### DATA FOR ANALYSIS
++++++++++
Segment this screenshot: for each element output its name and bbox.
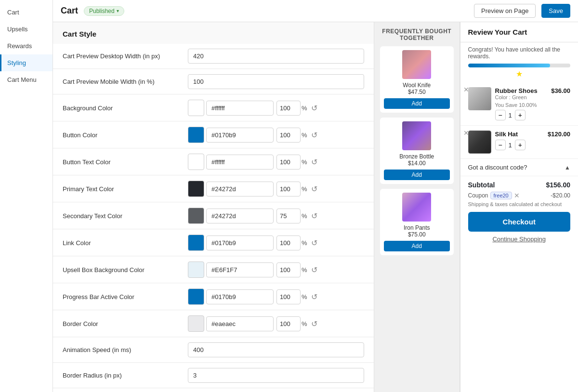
border-radius-label: Border Radius (in px) bbox=[63, 372, 188, 379]
sidebar-item-upsells[interactable]: Upsells bbox=[0, 21, 53, 38]
silk-hat-qty-value: 1 bbox=[509, 142, 512, 149]
preview-product-bronze: Bronze Bottle $14.00 Add bbox=[380, 118, 453, 184]
desktop-width-label: Cart Preview Desktop Width (in px) bbox=[63, 52, 188, 60]
rubber-shoes-qty: − 1 + bbox=[495, 110, 548, 120]
rubber-shoes-qty-decrease[interactable]: − bbox=[495, 110, 506, 120]
upsell-bg-color-label: Upsell Box Background Color bbox=[63, 266, 188, 274]
progress-bar-color-swatch[interactable] bbox=[188, 288, 204, 305]
primary-text-color-row: Primary Text Color % ↺ bbox=[53, 176, 374, 202]
background-color-row: Background Color % ↺ bbox=[53, 95, 374, 121]
border-pct-label: % bbox=[302, 320, 307, 327]
wool-add-button[interactable]: Add bbox=[384, 98, 449, 109]
link-reset-icon[interactable]: ↺ bbox=[311, 238, 317, 248]
preview-product-iron: Iron Pants $75.00 Add bbox=[380, 189, 453, 255]
upsell-bg-color-hex[interactable] bbox=[206, 262, 274, 277]
button-color-label: Button Color bbox=[63, 131, 188, 139]
progress-bar-color-row: Progress Bar Active Color % ↺ bbox=[53, 284, 374, 310]
background-color-pct[interactable] bbox=[276, 101, 301, 116]
animation-speed-row: Animation Speed (in ms) bbox=[53, 338, 374, 363]
button-text-color-row: Button Text Color % ↺ bbox=[53, 149, 374, 175]
border-color-hex[interactable] bbox=[206, 316, 274, 331]
published-badge[interactable]: Published ▾ bbox=[84, 6, 124, 16]
border-color-pct[interactable] bbox=[276, 316, 301, 331]
remove-silk-hat-icon[interactable]: ✕ bbox=[463, 130, 469, 136]
secondary-text-color-swatch[interactable] bbox=[188, 208, 204, 224]
button-text-color-hex[interactable] bbox=[206, 155, 274, 170]
sidebar-item-styling[interactable]: Styling bbox=[0, 54, 53, 71]
border-color-swatch[interactable] bbox=[188, 315, 204, 332]
silk-hat-price: $120.00 bbox=[548, 131, 570, 138]
rubber-shoes-variant: Color : Green bbox=[495, 94, 548, 100]
rubber-shoes-name: Rubber Shoes bbox=[495, 87, 548, 94]
mobile-width-input[interactable] bbox=[188, 74, 364, 89]
discount-section: Got a discount code? ▲ bbox=[460, 159, 578, 176]
secondary-text-color-pct[interactable] bbox=[276, 209, 301, 223]
checkout-button[interactable]: Checkout bbox=[468, 212, 571, 232]
primary-text-color-hex[interactable] bbox=[206, 182, 274, 196]
badge-chevron-icon: ▾ bbox=[117, 8, 119, 13]
progress-bar-color-hex[interactable] bbox=[206, 289, 274, 304]
button-color-pct[interactable] bbox=[276, 128, 301, 143]
preview-panel: Frequently Bought Together Wool Knife $4… bbox=[374, 22, 460, 392]
bronze-add-button[interactable]: Add bbox=[384, 170, 449, 180]
silk-hat-qty-decrease[interactable]: − bbox=[495, 140, 506, 150]
sidebar-item-cart[interactable]: Cart bbox=[0, 4, 53, 21]
sidebar: Cart Upsells Rewards Styling Cart Menu bbox=[0, 0, 53, 392]
save-button[interactable]: Save bbox=[541, 4, 570, 18]
silk-hat-qty-increase[interactable]: + bbox=[515, 140, 525, 150]
silk-hat-details: Silk Hat − 1 + bbox=[495, 131, 544, 150]
border-radius-input[interactable] bbox=[188, 368, 364, 383]
sidebar-item-cart-menu[interactable]: Cart Menu bbox=[0, 71, 53, 88]
button-color-hex[interactable] bbox=[206, 128, 274, 143]
cart-item-rubber-shoes: ✕ Rubber Shoes Color : Green You Save 10… bbox=[460, 82, 578, 126]
button-text-color-swatch[interactable] bbox=[188, 154, 204, 170]
progress-bar-reset-icon[interactable]: ↺ bbox=[311, 292, 317, 301]
upsell-bg-color-swatch[interactable] bbox=[188, 261, 204, 278]
button-color-swatch[interactable] bbox=[188, 127, 204, 143]
remove-rubber-shoes-icon[interactable]: ✕ bbox=[463, 86, 469, 93]
iron-product-name: Iron Pants bbox=[384, 224, 449, 231]
progress-bar-pct-label: % bbox=[302, 293, 307, 301]
primary-text-color-swatch[interactable] bbox=[188, 181, 204, 197]
preview-button[interactable]: Preview on Page bbox=[474, 4, 536, 18]
progress-bar-color-pct[interactable] bbox=[276, 289, 301, 304]
background-color-hex[interactable] bbox=[206, 101, 274, 116]
coupon-label: Coupon free20 ✕ bbox=[468, 192, 520, 199]
coupon-remove-icon[interactable]: ✕ bbox=[514, 192, 520, 199]
button-text-reset-icon[interactable]: ↺ bbox=[311, 157, 317, 167]
rubber-shoes-qty-increase[interactable]: + bbox=[515, 110, 525, 120]
bronze-product-name: Bronze Bottle bbox=[384, 153, 449, 160]
upsell-bg-color-pct[interactable] bbox=[276, 262, 301, 277]
background-reset-icon[interactable]: ↺ bbox=[311, 104, 317, 113]
primary-text-color-label: Primary Text Color bbox=[63, 185, 188, 193]
button-text-color-pct[interactable] bbox=[276, 155, 301, 170]
silk-hat-image bbox=[468, 131, 491, 154]
button-color-row: Button Color % ↺ bbox=[53, 122, 374, 148]
rubber-shoes-qty-value: 1 bbox=[509, 112, 512, 119]
border-reset-icon[interactable]: ↺ bbox=[311, 319, 317, 328]
desktop-width-row: Cart Preview Desktop Width (in px) bbox=[53, 44, 374, 69]
desktop-width-input[interactable] bbox=[188, 49, 364, 64]
secondary-text-color-row: Secondary Text Color % ↺ bbox=[53, 203, 374, 229]
link-color-swatch[interactable] bbox=[188, 235, 204, 251]
progress-bar-color-label: Progress Bar Active Color bbox=[63, 293, 188, 301]
link-color-hex[interactable] bbox=[206, 235, 274, 250]
iron-add-button[interactable]: Add bbox=[384, 241, 449, 251]
iron-product-price: $75.00 bbox=[384, 231, 449, 238]
secondary-text-reset-icon[interactable]: ↺ bbox=[311, 211, 317, 221]
primary-text-reset-icon[interactable]: ↺ bbox=[311, 184, 317, 194]
discount-toggle[interactable]: Got a discount code? ▲ bbox=[468, 164, 571, 171]
primary-text-color-pct[interactable] bbox=[276, 182, 301, 196]
subtotal-value: $156.00 bbox=[546, 181, 570, 189]
link-color-pct[interactable] bbox=[276, 235, 301, 250]
sidebar-item-rewards[interactable]: Rewards bbox=[0, 38, 53, 54]
background-color-swatch[interactable] bbox=[188, 100, 204, 116]
continue-shopping-link[interactable]: Continue Shopping bbox=[468, 235, 571, 243]
background-pct-label: % bbox=[302, 105, 307, 112]
button-reset-icon[interactable]: ↺ bbox=[311, 131, 317, 140]
cart-congrats-text: Congrats! You have unlocked all the rewa… bbox=[460, 42, 578, 64]
animation-speed-input[interactable] bbox=[188, 342, 364, 357]
wool-product-price: $47.50 bbox=[384, 89, 449, 95]
upsell-bg-reset-icon[interactable]: ↺ bbox=[311, 265, 317, 274]
secondary-text-color-hex[interactable] bbox=[206, 209, 274, 223]
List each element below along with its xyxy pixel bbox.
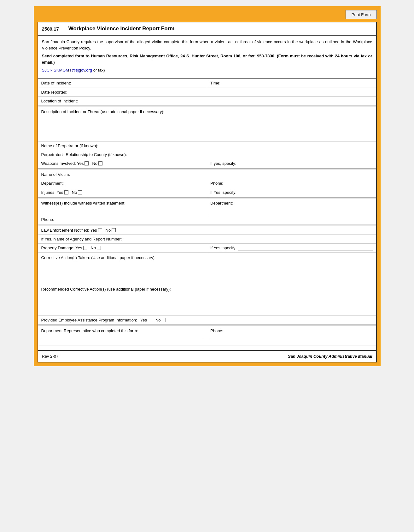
++++++++++
### YOUR INSTRUCTIONS
From the entries above, return each line with the word "width" in it.

### SOLUTION FOR THIS TASK
desktop-width-label: Cart Preview Desktop Width (in px) bbox=[63, 52, 188, 60]
mobile-width-input[interactable] bbox=[188, 74, 364, 89]
desktop-width-row: Cart Preview Desktop Width (in px) bbox=[53, 44, 374, 69]
desktop-width-input[interactable] bbox=[188, 49, 364, 64]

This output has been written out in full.